Sozialwohnungen für Kriminelle

Limpio: Häuser in Form von Sozialwohnungen, gebaut durch die Behörde Senavitat, sind unvollendet und verlassen. Sie dienen nun als Zufluchtsort für Kriminelle.

Der Bau von den 60 Häusern wurde 2012 vom Nationalen Sekretariat für Wohnen und Leben (Senavitat) während der Regierung des abgesetzten Präsidenten und jetzigen Senators Fernando Lugo (FG) begonnen. Das Konsortium PC, vertreten durch Cecilia Guanes, bekam den Zuschlag für das Projekt. Das Auftragsvolumen belief sich auf mehr als vier Milliarden Guaranies.

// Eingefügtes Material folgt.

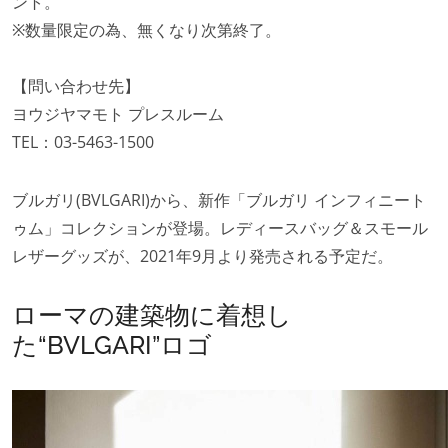
ント。
※数量限定の為、無くなり次第終了。
【問い合わせ先】
ヨウジヤマモト プレスルーム
TEL：03-5463-1500
ブルガリ(BVLGARI)から、新作「ブルガリ インフィニート
ゥム」コレクションが登場。レディースバッグ＆スモール
レザーグッズが、2021年9月より発売される予定だ。
ローマの建築物に着想し
た“BVLGARI”ロゴ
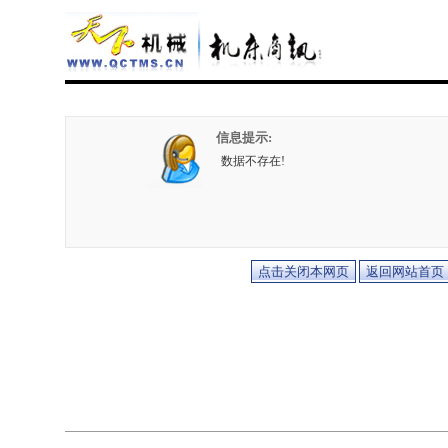
信息提示:
数据不存在!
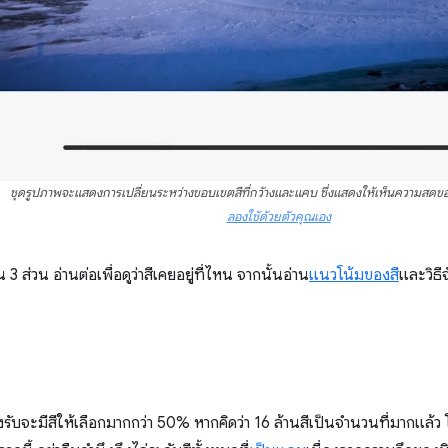
ชุดรูปภาพจะแสดงการเปลี่ยนระหว่างขอบเขตสีที่กว้างและแคบ ซึ่งแสดงให้เห็นความสดขอ
ลองใช้ด้วยตัวคุณเอง
น 3 ส่วน อ่านต่อเพื่อดูว่าสีเคยอยู่ที่ไหน จากนั้นอ่าน
แนวโน้มของสี
และวิธี
องรับจะมีสีให้เลือกมากกว่า 50% หากคิดว่า 16 ล้านสีเป็นจำนวนที่มากแล้ว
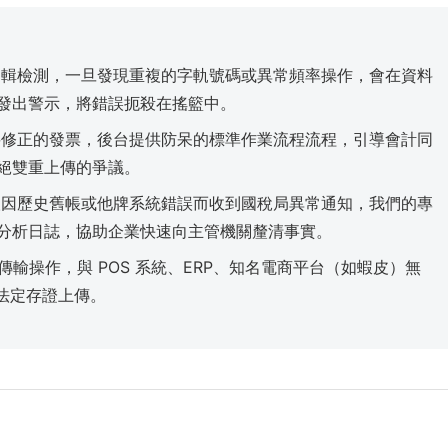
邏輯檢測，一旦發現重複的字軌號碼或異常頻率操作，會在資料
發出警示，將錯誤扼殺在搖籃中。
要修正的發票，後台提供防呆的標準作業流程流程，引導會計同
絕雙重上傳的爭議。
人因歷史舊帳或他牌系統錯誤而收到國稅局異常通知，我們的專
分析日誌，協助企業快速向主管機關釐清事實。
傳輸操作，與 POS 系統、ERP、知名電商平台（如蝦皮）無
成法定存證上傳。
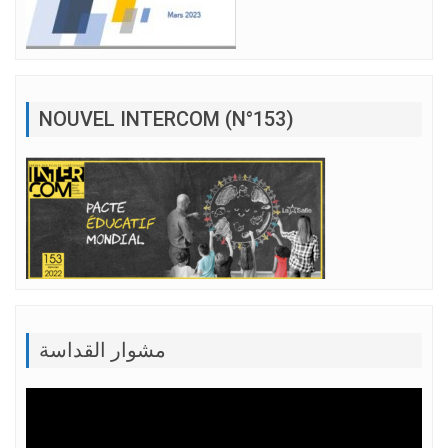
NOUVEL INTERCOM (N°153)
مشوار القداسة
Lecteur
vidéo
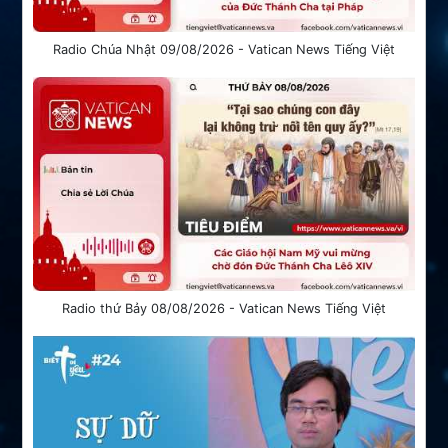
Radio Chúa Nhật 09/08/2026 - Vatican News Tiếng Việt
Radio thứ Bảy 08/08/2026 - Vatican News Tiếng Việt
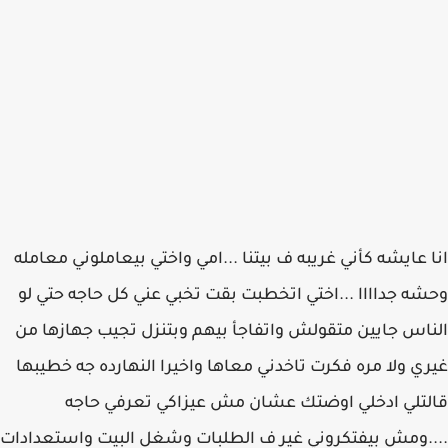
انا عايشه كأني غريبه ف بيتنا ...امي واختي بيعاملوني معامله
وحشه جداااا ...اختي اتخطبت بقت تخبي عني كل حاجه حتي لو
الناس جايين متقولش واتفاجأ بيهم وبتنزل تجيب جهازها من
غيري ولا مره فكرت تاخدني معاها واخيرا النهارده جه خطيبها
قالتلي ادخلي اوضتك عشان مش عيزاكي تعرفي حاجه
....ومش بيفتكروني غير ف الطلبات وشغل البيت واستعدادات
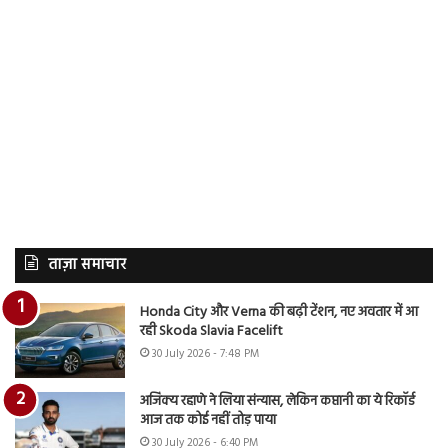
ताज़ा समाचार
Honda City और Verna की बढ़ी टेंशन, नए अवतार में आ
रही Skoda Slavia Facelift
30 July 2026 - 7:48 PM
अजिंक्य रहाणे ने लिया संन्यास, लेकिन कप्तानी का ये रिकॉर्ड
आज तक कोई नहीं तोड़ पाया
30 July 2026 - 6:40 PM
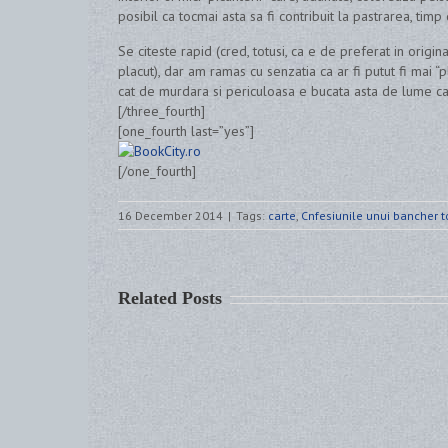
posibil ca tocmai asta sa fi contribuit la pastrarea, timp 
Se citeste rapid (cred, totusi, ca e de preferat in origi
placut), dar am ramas cu senzatia ca ar fi putut fi mai “p
cat de murdara si periculoasa e bucata asta de lume care
[/three_fourth]
[one_fourth last=”yes”]
[/one_fourth]
16 December 2014
|
Tags:
carte
,
Cnfesiunile unui bancher t
Related Posts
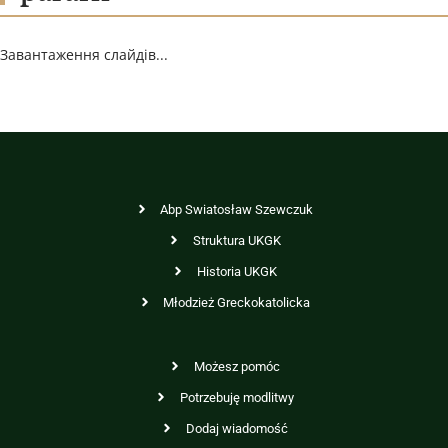
Завантаження слайдів...
Abp Swiatosław Szewczuk
Struktura UKGK
Historia UKGK
Młodzież Greckokatolicka
Możesz pomóc
Potrzebuję modlitwy
Dodaj wiadomość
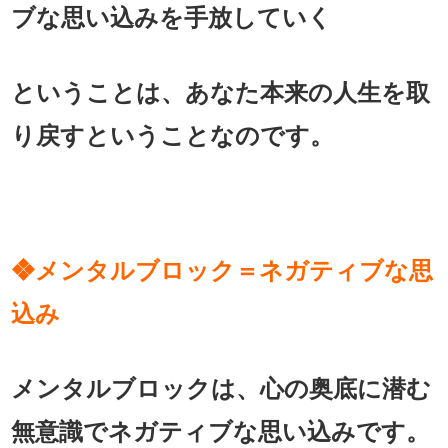
ブな思い込みを手放していく
ということは、あなた本来の人生を取
り戻すということなのです。
❖メンタルブロック＝ネガティブな思
込み
メンタルブロックは、心の奥底に潜む
無意識でネガティブな思い込みです。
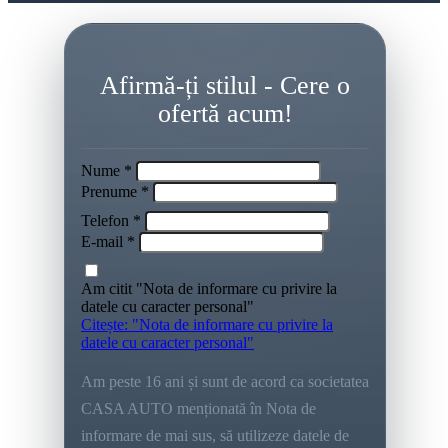
Afirmă-ți stilul - Cere o
ofertă acum!
Nume *
Prenume *
Telefon *
E-mail *
Am citit "Nota de informare cu privire la
datele cu caracter personal"
Citește: "Nota de informare cu privire la
datele cu caracter personal"
Am peste 16 ani și sunt de acord ca societatea
CASA AUTO menționată în Nota de
informare de mai sus, să utilizeze datele de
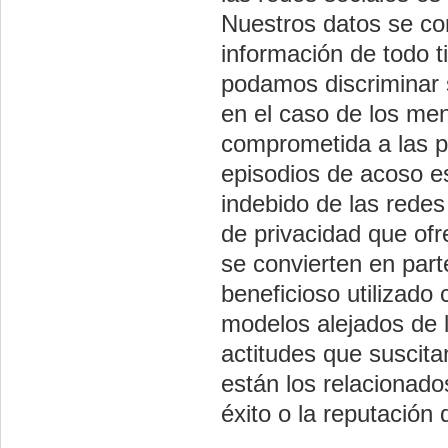
Nuestros datos se co
información de todo 
podamos discriminar 
en el caso de los me
comprometida a las pr
episodios de acoso e
indebido de las redes
de privacidad que of
se convierten en part
beneficioso utilizad
modelos alejados de 
actitudes que suscita
están los relacionado
éxito o la reputación d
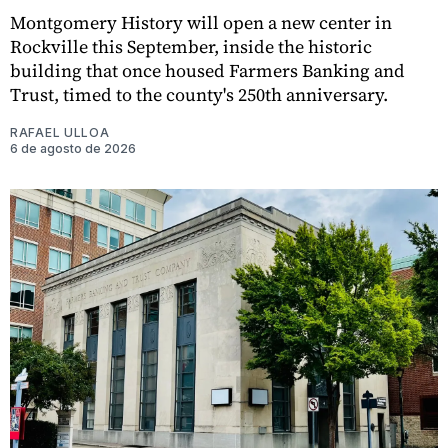
Montgomery History will open a new center in
Rockville this September, inside the historic
building that once housed Farmers Banking and
Trust, timed to the county's 250th anniversary.
RAFAEL ULLOA
6 de agosto de 2026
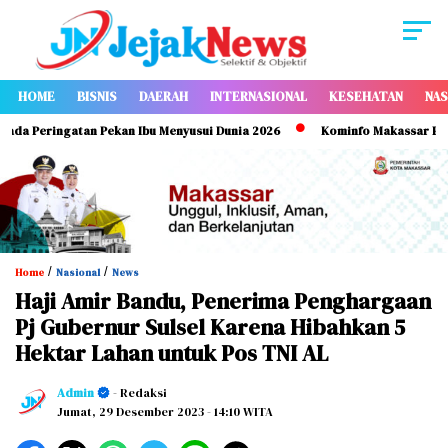
HOME
BISNIS
DAERAH
INTERNASIONAL
KESEHATAN
NAS
Peringatan Pekan Ibu Menyusui Dunia 2026
Kominfo Makassar Perkuat 
/
/
Home
Nasional
News
Haji Amir Bandu, Penerima Penghargaan
Pj Gubernur Sulsel Karena Hibahkan 5
Hektar Lahan untuk Pos TNI AL
Admin
- Redaksi
Jumat, 29 Desember 2023
- 14:10 WITA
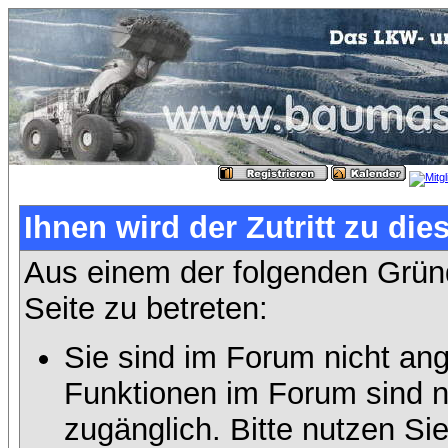
Ihnen wird der Zutritt zu die
Aus einem der folgenden Gründ
Seite zu betreten:
Sie sind im Forum nicht an
Funktionen im Forum sind n
zugänglich. Bitte nutzen Si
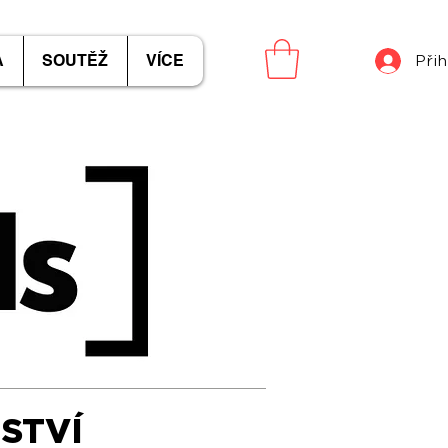
A
SOUTĚŽ
VÍCE
Přih
STVÍ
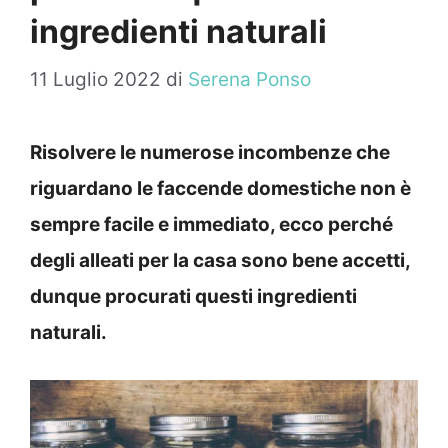
ingredienti naturali
11 Luglio 2022
di
Serena Ponso
Risolvere le numerose incombenze che
riguardano le faccende domestiche non è
sempre facile e immediato, ecco perché
degli alleati per la casa sono bene accetti,
dunque procurati questi ingredienti
naturali.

Die Arbeiten wurden im Rahmen eines von der nationalen Regierung erklärten Wohnungsnotstandes-Projekt projiziert. Sie bilden ein Paket von 427 Häusern in Limpio, Luque, Mariano Roque Alonso, Coronel Oviedo, Ciudad del Este und San Pedro del Ycuamandyyú.

Die Bewohner des Viertels 15 de Agosto versicherten, dass die unfertigen Häuser verlassen und von Unkraut befallen seien. Sie dienen als Unterschlupf für Kriminelle und der verstohlene Begegnungen von Paaren. Der Mangel an Beleuchtung mache den Standort gefährlicher, sagten die Nachbarn, die die nahe gelegenen Straßen benutzen, um zu ihren Häusern, Arbeitsplätzen, Schulen und anderen Örtlichkeiten zu fahren.

Andere beschwerten sich, weil die Situation eine Abwertung des Nachbarlandes zur Folge habe.

Laut Quellen erhielt das PC-Konsortium mehr als 3,127 Millionen Guaranies vom Staat für das Projekt, das dann eingestellt wurde.

Diego Chamorro, von der Behörde Senavitat, erklärte, dass das Projekt “Villa Rosa Maria“ genannt werde. Die Arbeiten seien zu 60% beendet. Im August 2013 kam es zu einem Baustopp von dem gesamten Projekt mit den geplanten 427 Häusern, weil Campesinos in San Pedro die Arbeiten behinderten.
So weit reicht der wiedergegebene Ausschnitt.